The cost of study abroad programs can often be challenging for cash-strapped students, but a scholarship opportunity at the University allows interested students to build scholarship funds by buddying up with an international student on campus.

The LSU Office of International Programs runs the LSU Study Abroad Scholarship. The office assigns domestic students an international student to engage with for the semester. Students earn points, which translate into scholarship funds. Each point is worth $10.

Marissa Baham, program manager at Academic Programs Abroad, said the opportunity is a great way for students to learn about other cultures and lifestyles.

“Students are assigned an international partner, and throughout the semester, they’re like a conversation buddy for someone, or a Louisiana ambassador, a roommate,” Baham said.

In addition to the Study Abroad Scholarship, there are several other scholarships available to apply for on APA’s website. If students want to go during the fall or spring semesters, they can use TOPS funding to pay their tuition.

Jordan Vernon, marketing and outreach coordinator for APA, said study abroad programs are beneficial to students because they are great opportunities for safe travel.

“It just kind of expands your worldview,” Vernon said. “You get to see different people from different walks of life.”

Mass communication senior Julieta Barreto studied abroad in Madrid, Spain, last spring. She said she had wanted to study abroad since seventh grade and that a misconception exists about the cost of studying abroad.
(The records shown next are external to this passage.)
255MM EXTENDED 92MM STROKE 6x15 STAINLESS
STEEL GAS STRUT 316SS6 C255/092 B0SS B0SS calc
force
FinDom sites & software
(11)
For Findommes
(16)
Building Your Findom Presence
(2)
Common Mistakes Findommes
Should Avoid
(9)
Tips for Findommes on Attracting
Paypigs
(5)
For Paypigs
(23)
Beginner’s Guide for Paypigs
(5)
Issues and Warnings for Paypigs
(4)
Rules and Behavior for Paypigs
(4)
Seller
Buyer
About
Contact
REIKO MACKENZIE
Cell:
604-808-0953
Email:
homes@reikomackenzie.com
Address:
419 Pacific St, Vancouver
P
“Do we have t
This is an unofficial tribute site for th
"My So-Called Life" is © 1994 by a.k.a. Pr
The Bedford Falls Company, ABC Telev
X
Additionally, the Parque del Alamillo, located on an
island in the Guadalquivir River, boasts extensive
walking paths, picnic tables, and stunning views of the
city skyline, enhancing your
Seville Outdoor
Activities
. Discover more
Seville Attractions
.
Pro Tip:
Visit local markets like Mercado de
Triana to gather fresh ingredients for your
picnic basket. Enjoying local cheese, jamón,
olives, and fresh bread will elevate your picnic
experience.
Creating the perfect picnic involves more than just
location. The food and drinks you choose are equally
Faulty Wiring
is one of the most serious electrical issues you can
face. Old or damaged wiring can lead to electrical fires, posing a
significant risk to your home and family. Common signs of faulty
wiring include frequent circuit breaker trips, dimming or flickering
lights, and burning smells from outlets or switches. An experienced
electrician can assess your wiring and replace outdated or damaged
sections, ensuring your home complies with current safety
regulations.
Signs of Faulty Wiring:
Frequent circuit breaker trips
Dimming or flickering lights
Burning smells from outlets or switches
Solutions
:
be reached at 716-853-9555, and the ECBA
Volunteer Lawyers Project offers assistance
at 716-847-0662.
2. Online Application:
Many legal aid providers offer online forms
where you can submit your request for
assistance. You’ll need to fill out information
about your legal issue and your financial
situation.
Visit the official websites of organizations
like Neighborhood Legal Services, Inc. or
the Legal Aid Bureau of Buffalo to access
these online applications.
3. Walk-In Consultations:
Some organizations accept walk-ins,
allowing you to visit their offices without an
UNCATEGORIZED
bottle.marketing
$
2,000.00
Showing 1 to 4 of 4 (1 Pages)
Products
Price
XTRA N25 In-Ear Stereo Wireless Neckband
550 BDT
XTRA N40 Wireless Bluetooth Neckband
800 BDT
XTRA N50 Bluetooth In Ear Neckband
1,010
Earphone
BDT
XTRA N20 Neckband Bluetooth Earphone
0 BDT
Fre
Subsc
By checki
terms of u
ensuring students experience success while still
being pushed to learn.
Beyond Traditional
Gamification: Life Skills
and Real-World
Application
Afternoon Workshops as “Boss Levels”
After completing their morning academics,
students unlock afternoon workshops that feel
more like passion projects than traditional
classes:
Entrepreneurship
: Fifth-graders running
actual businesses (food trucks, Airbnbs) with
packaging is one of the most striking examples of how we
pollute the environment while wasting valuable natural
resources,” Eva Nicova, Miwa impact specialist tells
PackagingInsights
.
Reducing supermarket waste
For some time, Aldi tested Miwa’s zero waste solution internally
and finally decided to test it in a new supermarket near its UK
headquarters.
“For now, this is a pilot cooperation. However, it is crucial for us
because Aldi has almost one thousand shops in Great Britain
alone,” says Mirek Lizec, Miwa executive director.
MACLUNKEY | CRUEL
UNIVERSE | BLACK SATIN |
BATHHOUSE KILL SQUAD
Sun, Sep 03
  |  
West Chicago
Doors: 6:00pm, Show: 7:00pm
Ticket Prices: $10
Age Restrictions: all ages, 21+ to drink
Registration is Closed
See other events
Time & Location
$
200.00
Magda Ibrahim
She paid about the same rent in Spain as she does in Baton Rouge, and also paid the same tuition for a normal semester.

“The things that you’re paying extra for are the extra trips, but in terms of cost-of-living, it was similar as to what you’d be paying here,” Barreto said.
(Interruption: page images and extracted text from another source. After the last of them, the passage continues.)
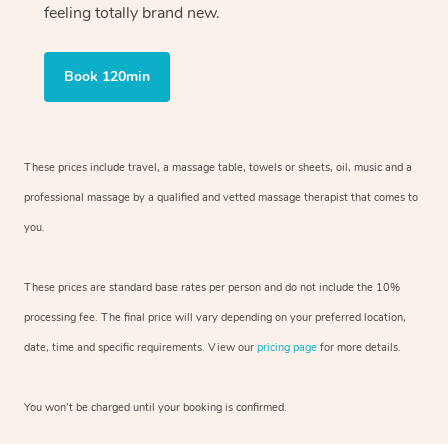
feeling totally brand new.
Book 120min
These prices include travel, a massage table, towels or sheets, oil, music and
a
professional massage by a qualified and vetted massage therapist
that comes to
you.
These prices are standard base rates per person and do not include the 10%
processing fee. The final price will vary depending on your preferred
location,
date, time and specific requirements. View our
pricing page
for more details.
You won’t be charged until your booking is confirmed.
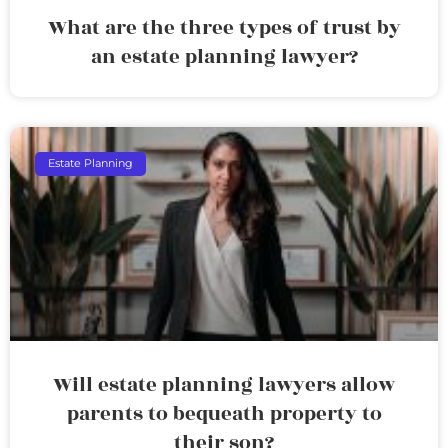
What are the three types of trust by
an estate planning lawyer?
Estate Planning
Will estate planning lawyers allow
parents to bequeath property to
their son?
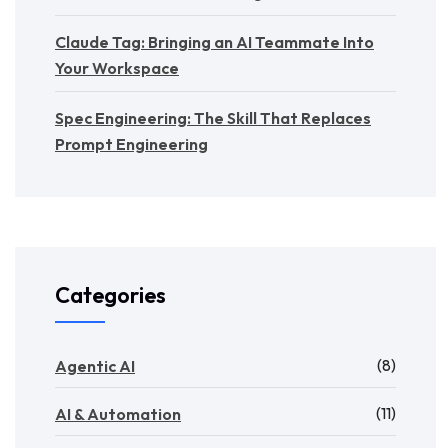
Claude Tag: Bringing an AI Teammate Into
Your Workspace
Spec Engineering: The Skill That Replaces
Prompt Engineering
Categories
(8)
Agentic AI
(11)
AI & Automation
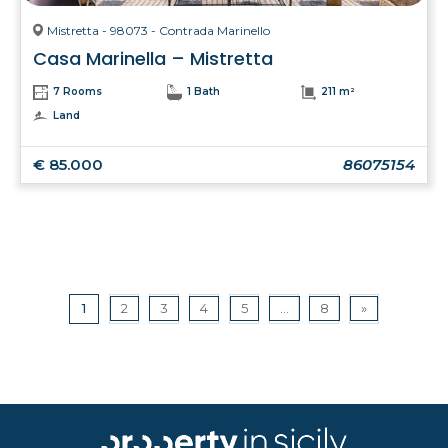
Mistretta - 98073 - Contrada Marinello
Casa Marinella – Mistretta
7 Rooms
1 Bath
211 m²
Land
€ 85.000
86075154
1
2
3
4
5
...
8
»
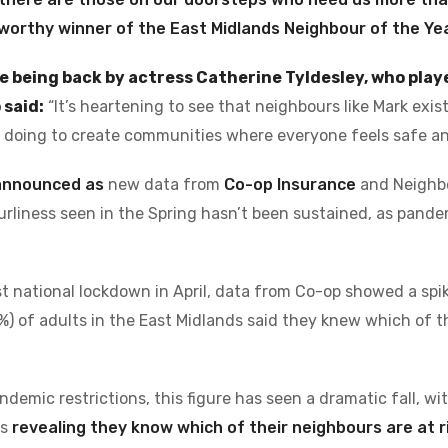
worthy winner of the East Midlands Neighbour of the Ye
e being back by actress Catherine Tyldesley, who playe
 said:
“It’s heartening to see that neighbours like Mark exi
e doing to create communities where everyone feels safe an
 announced as
new data from
Co-op Insurance
and Neighb
urliness seen in the Spring hasn’t been sustained, as pande
st national lockdown in April, data from Co-op showed a spi
%) of adults in the East Midlands said they knew which of 
emic restrictions, this figure has seen a dramatic fall, wi
ds
revealing they know which of their neighbours are at r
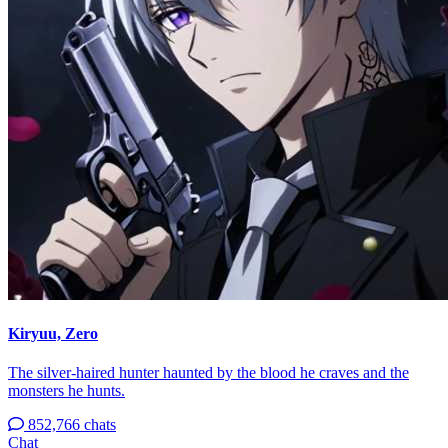
Kiryuu, Zero
The silver-haired hunter haunted by the blood he craves and the
monsters he hunts.
852,766 chats
Chat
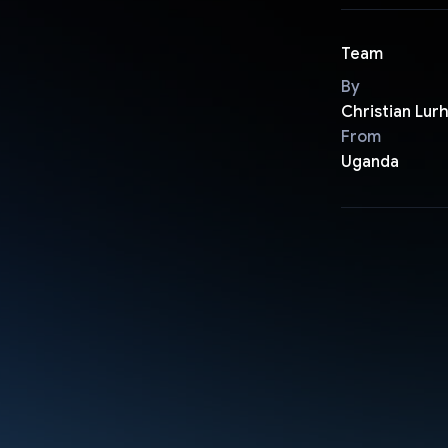
Team
By
Christian Lur
From
Uganda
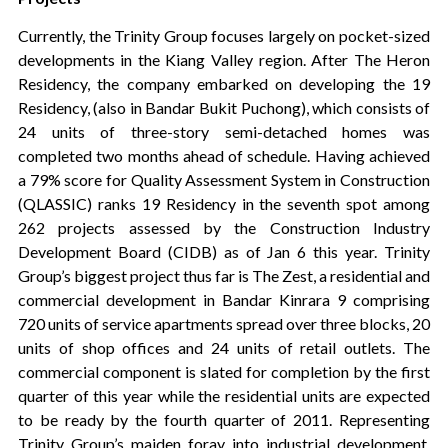
Currently, the Trinity Group focuses largely on pocket-sized
developments in the Kiang Valley region. After The Heron
Residency, the company embarked on developing the 19
Residency, (also in Bandar Bukit Puchong), which consists of
24 units of three-story semi-detached homes was
completed two months ahead of schedule. Having achieved
a 79% score for Quality Assessment System in Construction
(QLASSIC) ranks 19 Residency in the seventh spot among
262 projects assessed by the Construction Industry
Development Board (CIDB) as of Jan 6 this year. Trinity
Group’s biggest project thus far is The Zest, a residential and
commercial development in Bandar Kinrara 9 comprising
720 units of service apartments spread over three blocks, 20
units of shop offices and 24 units of retail outlets. The
commercial component is slated for completion by the first
quarter of this year while the residential units are expected
to be ready by the fourth quarter of 2011. Representing
Trinity Group’s maiden foray into industrial development,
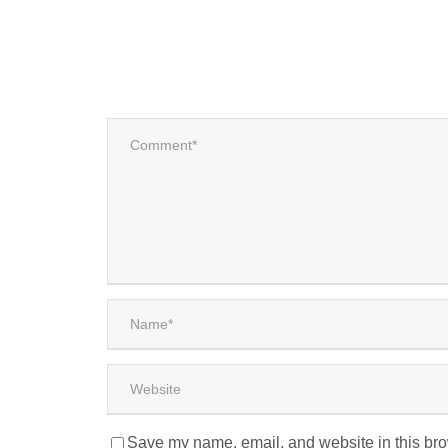
Save my name, email, and website in this bro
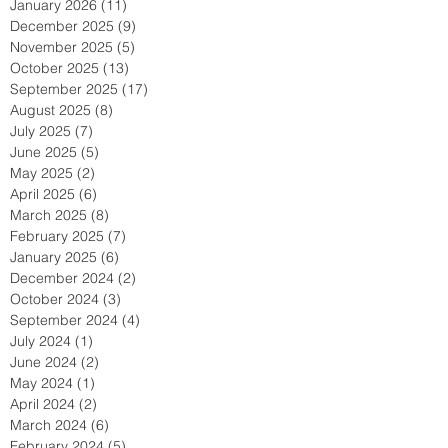
January 2026
(11)
11 posts
December 2025
(9)
9 posts
November 2025
(5)
5 posts
October 2025
(13)
13 posts
September 2025
(17)
17 posts
August 2025
(8)
8 posts
July 2025
(7)
7 posts
June 2025
(5)
5 posts
May 2025
(2)
2 posts
April 2025
(6)
6 posts
March 2025
(8)
8 posts
February 2025
(7)
7 posts
January 2025
(6)
6 posts
December 2024
(2)
2 posts
October 2024
(3)
3 posts
September 2024
(4)
4 posts
July 2024
(1)
1 post
June 2024
(2)
2 posts
May 2024
(1)
1 post
April 2024
(2)
2 posts
March 2024
(6)
6 posts
February 2024
(5)
5 posts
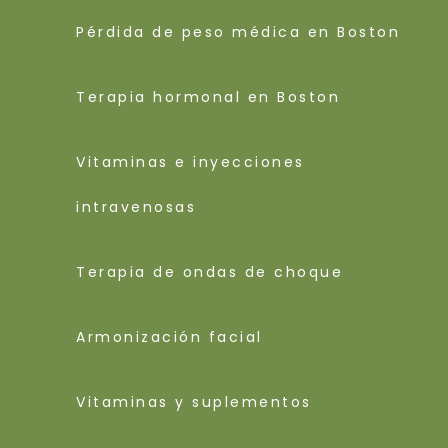
Pérdida de peso médica en Boston
Terapia hormonal en Boston
Vitaminas e inyecciones
intravenosas
Terapia de ondas de choque
Armonización facial
Vitaminas y suplementos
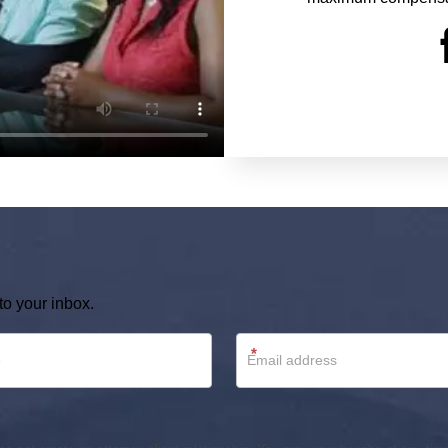
to your inbox.
*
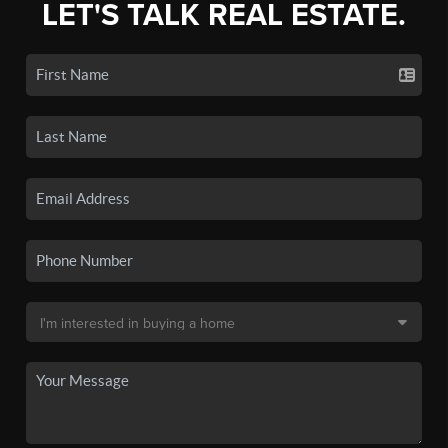
LET'S TALK REAL ESTATE.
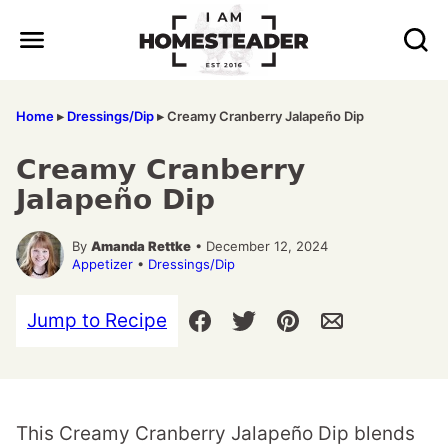
Skip
to
content
Home
▸
Dressings/Dip
▸
Creamy Cranberry Jalapeño Dip
Creamy Cranberry
Jalapeño Dip
By
Amanda Rettke
• December 12, 2024
Appetizer
•
Dressings/Dip
Jump to Recipe
This Creamy Cranberry Jalapeño Dip blends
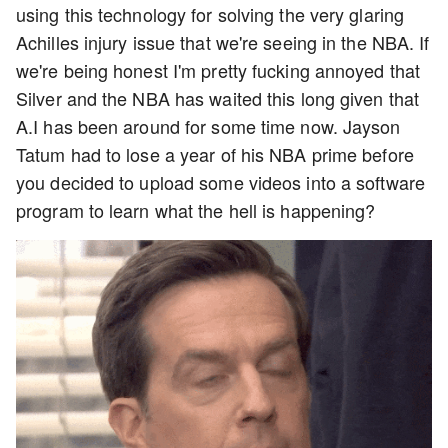
using this technology for solving the very glaring
Achilles injury issue that we're seeing in the NBA. If
we're being honest I'm pretty fucking annoyed that
Silver and the NBA has waited this long given that
A.I has been around for some time now. Jayson
Tatum had to lose a year of his NBA prime before
you decided to upload some videos into a software
program to learn what the hell is happening?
Barreto had only positive things to say about her time overseas. For instance, she said she had no problem with walking alone at night in Madrid, but said she would not feel safe doing so on campus. She also said her listening abilities improved and she found it easier to be patient when talking to people.
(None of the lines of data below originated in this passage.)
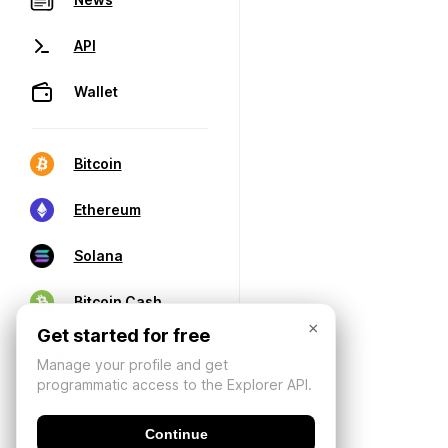
API
Wallet
Bitcoin
Ethereum
Solana
Bitcoin Cash
×
Get started for free
Manage your profile and get
programmatic access to the Explorer API.
Continue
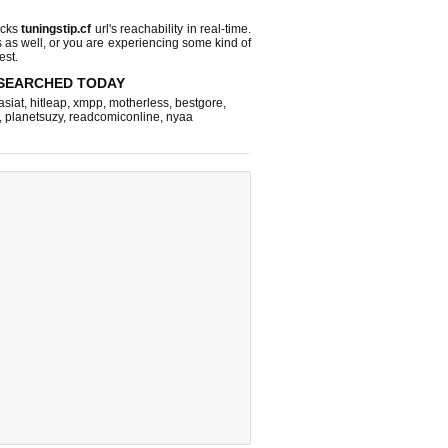
ecks
tuningstip.cf
url's reachability in real-time.
s as well, or you are experiencing some kind of
est.
SEARCHED TODAY
asiat
,
hitleap
,
xmpp
,
motherless
,
bestgore
,
,
planetsuzy
,
readcomiconline
,
nyaa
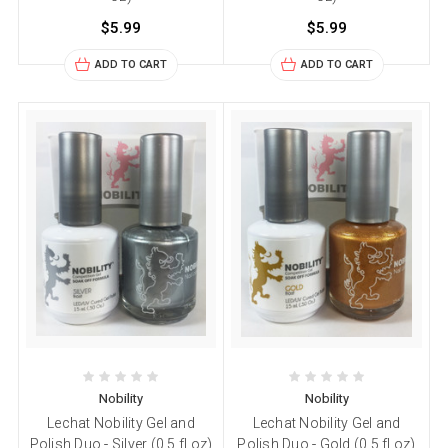
$5.99
$5.99
ADD TO CART
ADD TO CART
Nobility
Nobility
Lechat Nobility Gel and
Lechat Nobility Gel and
Polish Duo - Silver (0.5 fl oz)
Polish Duo - Gold (0.5 fl oz)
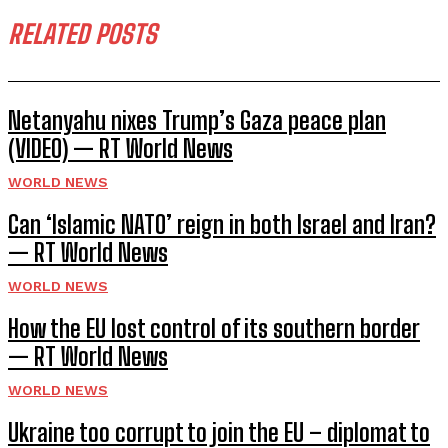
RELATED POSTS
Netanyahu nixes Trump’s Gaza peace plan
(VIDEO) — RT World News
WORLD NEWS
Can ‘Islamic NATO’ reign in both Israel and Iran?
— RT World News
WORLD NEWS
How the EU lost control of its southern border
— RT World News
WORLD NEWS
Ukraine too corrupt to join the EU – diplomat to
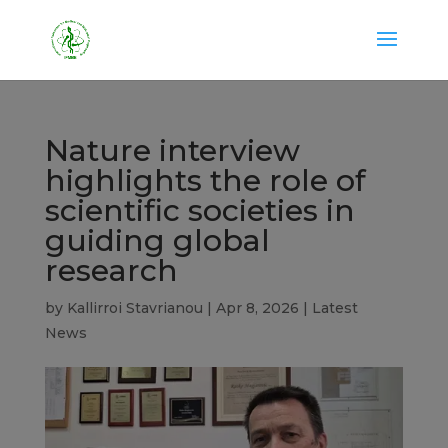
Nature interview
highlights the role of
scientific societies in
guiding global
research
by
Kallirroi Stavrianou
|
Apr 8, 2026
|
Latest
News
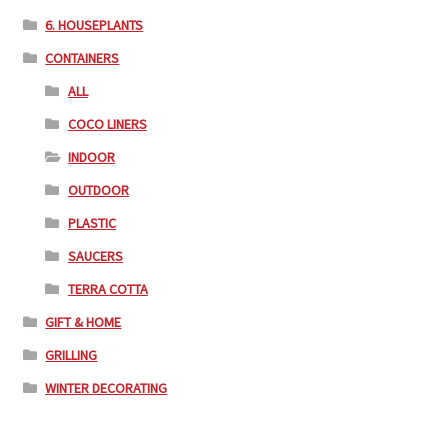
6. HOUSEPLANTS
CONTAINERS
ALL
COCO LINERS
INDOOR
OUTDOOR
PLASTIC
SAUCERS
TERRA COTTA
GIFT & HOME
GRILLING
WINTER DECORATING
Barreto said at first she had trouble connecting with the other students because many of them had been friends for years, but soon became well-acquainted with them. One of her friends planned on studying abroad in Connecticut, and so they took turns speaking in English and Spanish to help each other improve.

International studies senior and APA peer adviser Courtney Kovacs had similarly positive thoughts on her summer 2018 trip to Granada, Spain.

Her trip was a five-week stay with a local resident. She took two classes at the University of Granada and enjoyed excursions to surrounding areas. She said after just a week she noticed improvement in her Spanish-speaking skills.

“You’re using [Spanish] constantly, in the class, on excursions, at home, anywhere you were walking,” Kovacs said. “Even if you did mess up, the locals were very understanding.”

Kovacs said studying abroad was one of the best things she’s done while in college.

“Honestly just go. If you have any ounce of your body that wants to go travel, just go,” Kovacs said.